| Dari Pisau Dapur hingga Tenda: KMD Angkatan X STKIP PGRI Pacitan Menggembleng Kemandirian Mahasiswa |
Upacara pembukaan dilaksanakan pada Kamis (3/9/2026) dan diikuti peserta KMD Angkatan X bersama jajaran pimpinan, pembina, serta unsur terkait. Kegiatan tersebut menjadi momentum awal bagi mahasiswa untuk memperoleh pengetahuan, keterampilan, sekaligus pengalaman praktis yang dibutuhkan dalam melaksanakan pembinaan kepramukaan.
Namun, KMD bukan sekadar belajar teori kepramukaan. Peserta juga mulai diajak menghadapi pengalaman sederhana yang ternyata tidak mudah bagi sebagian mahasiswa: memasak sendiri.
Pada sesi kegiatan, panitia menyiapkan bahan berupa sayuran dan daging yang harus diolah peserta untuk memenuhi kebutuhan makan siang dan makan sore. Pisau dapur yang selama ini mungkin lebih sering digunakan orang tua di rumah, kini harus berada di tangan mahasiswa.
Bagi sebagian peserta, mengiris sayuran dan daging menjadi pengalaman baru. Ada mahasiswa yang mengaku belum terbiasa memegang pisau untuk menyiapkan bahan makanan. Namun dalam suasana KMD, mereka harus belajar dan berani mencoba. Keterampilan sederhana tersebut menjadi bagian dari proses membangun kemandirian, kerja sama, ketelitian, dan tanggung jawab.
Sebelumnya, peserta memang masih mendapatkan fasilitas makanan yang disediakan panitia untuk makan pagi, siang, dan sore. Tetapi pada tahap berikutnya, mereka mulai "dilepas" untuk mengurus kebutuhan makan sendiri. Dari yang biasanya tinggal menikmati masakan, kini harus ikut menyiapkan bahan, mengolah, hingga menghasilkan makanan yang siap disantap.

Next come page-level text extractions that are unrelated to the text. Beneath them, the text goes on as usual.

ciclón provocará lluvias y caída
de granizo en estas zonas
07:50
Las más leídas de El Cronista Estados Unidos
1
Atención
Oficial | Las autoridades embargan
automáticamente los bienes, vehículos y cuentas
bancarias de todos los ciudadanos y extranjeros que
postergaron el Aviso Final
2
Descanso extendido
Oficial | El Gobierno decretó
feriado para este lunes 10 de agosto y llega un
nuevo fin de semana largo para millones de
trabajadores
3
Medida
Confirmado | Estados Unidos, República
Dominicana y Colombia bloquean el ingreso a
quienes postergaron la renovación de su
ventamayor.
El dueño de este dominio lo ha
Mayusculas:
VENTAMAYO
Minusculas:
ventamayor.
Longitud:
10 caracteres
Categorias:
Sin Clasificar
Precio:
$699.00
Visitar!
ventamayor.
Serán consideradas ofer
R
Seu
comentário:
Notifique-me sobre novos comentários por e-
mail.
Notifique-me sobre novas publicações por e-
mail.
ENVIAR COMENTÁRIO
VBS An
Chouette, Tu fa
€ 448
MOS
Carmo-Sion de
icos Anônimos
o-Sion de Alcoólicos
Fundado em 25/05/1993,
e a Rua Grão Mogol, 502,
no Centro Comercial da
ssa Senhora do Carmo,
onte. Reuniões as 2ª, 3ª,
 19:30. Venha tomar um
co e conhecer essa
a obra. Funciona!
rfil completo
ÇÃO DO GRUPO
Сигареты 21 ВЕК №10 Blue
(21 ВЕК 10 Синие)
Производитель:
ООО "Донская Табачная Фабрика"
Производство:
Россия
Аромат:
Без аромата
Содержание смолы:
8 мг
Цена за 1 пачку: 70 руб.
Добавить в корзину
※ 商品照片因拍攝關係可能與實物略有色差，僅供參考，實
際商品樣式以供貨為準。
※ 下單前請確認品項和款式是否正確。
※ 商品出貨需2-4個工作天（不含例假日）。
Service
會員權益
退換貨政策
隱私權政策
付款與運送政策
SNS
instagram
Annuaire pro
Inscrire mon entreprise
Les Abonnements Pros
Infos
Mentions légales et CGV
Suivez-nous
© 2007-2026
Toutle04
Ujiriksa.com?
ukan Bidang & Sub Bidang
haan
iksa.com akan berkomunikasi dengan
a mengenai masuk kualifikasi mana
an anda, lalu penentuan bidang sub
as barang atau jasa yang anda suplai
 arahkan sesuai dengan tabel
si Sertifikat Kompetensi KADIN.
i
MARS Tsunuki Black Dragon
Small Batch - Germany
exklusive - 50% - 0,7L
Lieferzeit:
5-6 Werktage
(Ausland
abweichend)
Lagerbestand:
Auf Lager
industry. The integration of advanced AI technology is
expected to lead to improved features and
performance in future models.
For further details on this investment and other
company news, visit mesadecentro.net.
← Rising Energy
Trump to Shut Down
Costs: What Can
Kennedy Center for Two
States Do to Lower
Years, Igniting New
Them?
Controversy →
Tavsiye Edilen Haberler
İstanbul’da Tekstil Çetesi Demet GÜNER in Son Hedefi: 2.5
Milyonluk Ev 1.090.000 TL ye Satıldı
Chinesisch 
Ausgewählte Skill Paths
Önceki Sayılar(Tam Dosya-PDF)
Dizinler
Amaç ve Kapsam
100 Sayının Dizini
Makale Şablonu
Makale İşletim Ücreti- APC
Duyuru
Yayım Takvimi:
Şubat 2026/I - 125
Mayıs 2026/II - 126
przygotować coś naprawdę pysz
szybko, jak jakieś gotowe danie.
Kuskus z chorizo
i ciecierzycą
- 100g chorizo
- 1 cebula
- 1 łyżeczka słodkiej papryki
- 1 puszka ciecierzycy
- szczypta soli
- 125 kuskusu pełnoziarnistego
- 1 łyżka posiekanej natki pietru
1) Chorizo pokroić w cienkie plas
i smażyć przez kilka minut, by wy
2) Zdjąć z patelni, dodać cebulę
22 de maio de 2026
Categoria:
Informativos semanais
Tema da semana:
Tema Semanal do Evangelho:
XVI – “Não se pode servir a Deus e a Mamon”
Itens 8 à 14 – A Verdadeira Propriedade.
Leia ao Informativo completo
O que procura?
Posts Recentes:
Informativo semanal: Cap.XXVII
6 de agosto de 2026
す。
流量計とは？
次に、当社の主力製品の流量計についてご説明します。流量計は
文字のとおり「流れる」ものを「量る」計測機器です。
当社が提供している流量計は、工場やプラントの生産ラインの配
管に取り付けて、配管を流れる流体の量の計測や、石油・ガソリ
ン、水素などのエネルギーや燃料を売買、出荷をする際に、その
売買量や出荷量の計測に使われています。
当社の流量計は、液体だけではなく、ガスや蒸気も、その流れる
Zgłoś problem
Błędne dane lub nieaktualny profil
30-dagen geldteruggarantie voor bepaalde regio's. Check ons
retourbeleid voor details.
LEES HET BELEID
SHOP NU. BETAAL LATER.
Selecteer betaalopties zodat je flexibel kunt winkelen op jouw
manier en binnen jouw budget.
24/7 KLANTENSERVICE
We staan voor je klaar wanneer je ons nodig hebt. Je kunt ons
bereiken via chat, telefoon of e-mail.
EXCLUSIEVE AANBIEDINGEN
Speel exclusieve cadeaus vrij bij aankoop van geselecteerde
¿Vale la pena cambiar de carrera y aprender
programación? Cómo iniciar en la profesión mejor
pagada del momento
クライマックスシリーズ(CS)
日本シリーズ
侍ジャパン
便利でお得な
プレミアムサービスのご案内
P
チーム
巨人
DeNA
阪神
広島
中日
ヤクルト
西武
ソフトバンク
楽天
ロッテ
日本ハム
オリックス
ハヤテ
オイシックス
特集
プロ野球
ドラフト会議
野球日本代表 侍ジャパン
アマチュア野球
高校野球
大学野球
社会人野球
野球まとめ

Aktivitas memasak pun tidak berhenti pada persoalan bisa atau tidak bisa menggunakan pisau. Peserta belajar membagi tugas, bekerja dalam kelompok, mengatur waktu, menjaga kebersihan, serta memastikan makanan yang dibuat dapat dinikmati bersama. Nilai-nilai tersebut sejalan dengan karakter pendidikan kepramukaan yang menekankan kemandirian, gotong royong, kedisiplinan, dan kemampuan memecahkan persoalan.
Di sinilah KMD memiliki makna yang lebih luas. Menjadi pembina Pramuka tidak cukup hanya menguasai teori dan materi kepramukaan. Seorang pembina juga dituntut mampu memberi teladan melalui keterampilan hidup yang sederhana.
Pisau, sayuran, daging, kompor, dan peralatan memasak akhirnya menjadi media pembelajaran. Mahasiswa tidak hanya belajar membuat makanan untuk makan siang dan sore, tetapi juga belajar bahwa kemandirian harus dimulai dari hal-hal kecil.
Kegiatan tersebut sekaligus menjadi gambaran bahwa pendidikan kepramukaan berusaha membentuk mahasiswa yang tidak hanya cerdas secara akademik, tetapi juga terampil, mandiri, mampu bekerja sama, dan siap menghadapi berbagai situasi. Dari Student Hall STKIP PGRI Pacitan, pembelajaran KMD berlangsung bukan hanya di ruang kelas, tetapi juga melalui pengalaman nyata yang harus dilakukan sendiri.